会談では、もしHTSがトルコの支援を受けたシリア国民軍(SNA)(以前は自由シリア軍として知られていた)の支配地域を制圧した場合、両者の間で共同文民行政を形成する可能性についても触れられていた。自衛隊側は、アメリカはシリア北東部と北西部の統一を支持していると述べた。
ジャーナリストのヘクマット・アブーカターは、『The Grayzone』誌のために行った調査で、米国内のシリア反体制派「ロビー」での議論を詳述した。そこでは、元米政府高官がシリア分割のシナリオについて議論していた。このシナリオでは、アルカイダを起源とするグループとの関連性を断ち切るために別の名称を用いたとはいえ、HTSの管理下にシリア北西部に「州」を創設することを想定していた。
今月初め、HTSは副司令官のアブ・マリア・アル=カフタニが米国主導の「国際連合「と無許可で連絡を取っていると非難した。カフタニは、いわゆるSNAと組織内の「東部セクター」の支配地域に拡大しようとしていた。
アルカイダの再ブランド化
シリアのある安全保障関係者が「ゆりかご」に語ったところによると、このことがHTSと直接つながっているトルコ情報機関の一派に懸念を抱かせ、彼らはHTSの活動を監督し、米国主導のプロジェクトへの関与を避けようとしている。
このシリア安全保障筋によれば、実際の意図は、HTSのブランドを変更し、組織を再編成することであり、最終的にはトルコが支援する「SNA「に統合される可能性があり、国際連合や他の組織と協議することになる。HTSは、以前はジャーバト・アル・ヌスラ、その前はアル・カイダとして知られ、何度か改名を繰り返してきたことは注目に値する。
一方、シリア東部国境では、自衛隊は米軍との協力による国境(イラクとの)都市アルブ・カマルを標的とした軍事作戦への参加を否定しているが、クリストファー・ミラー元米国防長官の最近の訪問は、そうでないことを示唆している。
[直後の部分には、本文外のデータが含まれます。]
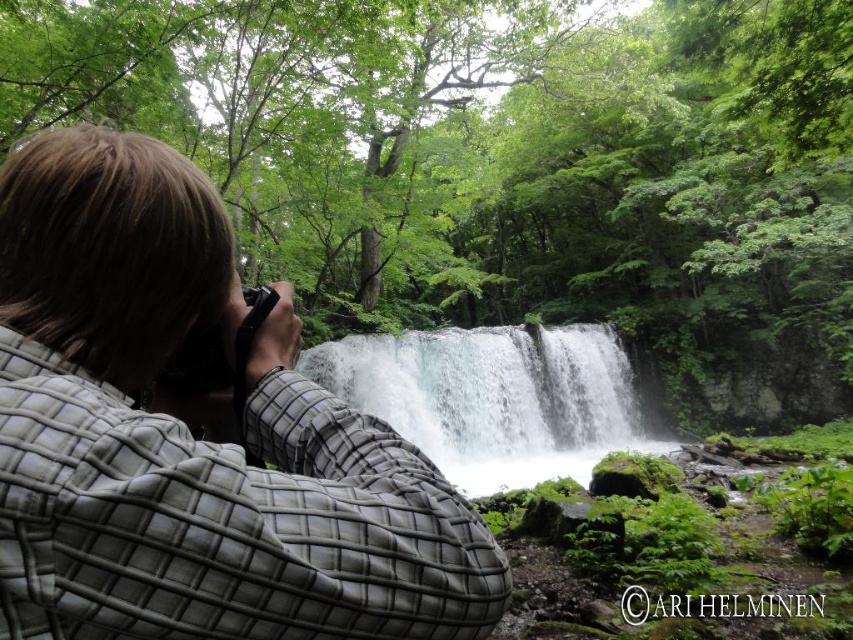 You are a photographer trying to capture the green leafy forest at center and the white frothy water at center in your shot. Which object should you focus on first if you want to ensure both are in sharp focus?

The green leafy forest at center has a larger size compared to white frothy water at center, so focusing on the larger object first would help ensure both are in sharp focus. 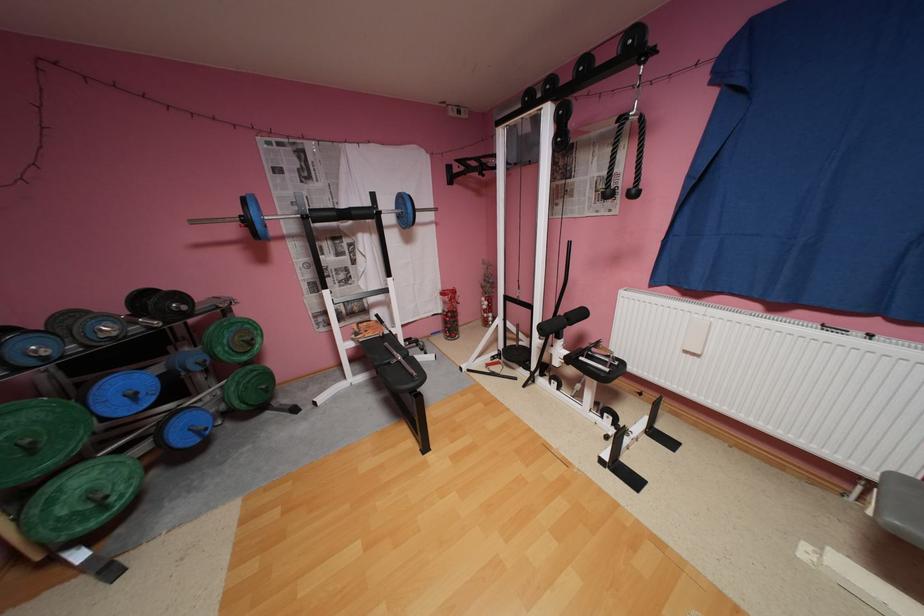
外務省の声明によれば、ミラー氏は自身がシリアに不法滞在しているにもかかわらず、この地域の安定を支援するよう呼びかけ、自治政府が直面している限界、自治政府に対する脅威、自治政府を経済的・政治的に支援する必要性について自治政府と話し合った。
事実上の分断を執拗に追求
8月27日、米国議会の高官代表団がシリア北西部のトルコ占領地域、特にアレッポ北部の田舎を訪問した。この訪問は、シリア領内に事実上のプレゼンスを確立しようというワシントンの意図を裏付けるものと思われる。
同時に、サウジアラビアの新聞『Asharq Al-Awsat』は、シリア北部のトルコ化を目的としたトルコのプロジェクトの詳細を伝えるレポートを掲載した。
こうした動きを総合すると、米政権がシリアの分裂につながりかねない「現実を押し付ける」努力を支援する可能性が出てくる。シリアが直面する経済的課題、中央国家の権威の衰退、そして地元の人口動態を操作しながらシリア領土に留まろうとするアンカラの決意の中で、この見通しは支持を得る可能性がある。
トルキエはカタールの資金で難民のための都市を建設しているが、これはスワイダで起きているようなシナリオの下地を作る動きであり、米国が資金を提供するクルド自治政府のモデルを反映している。
シリアの既存の安全保障、軍事、政治情勢を考えれば、2011年の民衆抗議のモデルに戻ることは、最終的に武力反乱に発展した米国とその同盟国にとって、依然として困難な課題であることは明らかだ。
軍事的手段で政府を転覆させることができなかったにもかかわらず、アメリカ、ヨーロッパのパートナー、トルコ、カタール、イスラエルからなるこれらのアクターは、シリアの事実上の分断を追求することに躊躇しない。
彼らの戦略は、ダマスカスの中央政府の支配下にある主要地域を包囲し、経済的に締め上げることである。これは直ちに政府の安定を脅かすものではないかもしれないが、シリア国家そのものの完全性に対する存亡の危機をもたらす。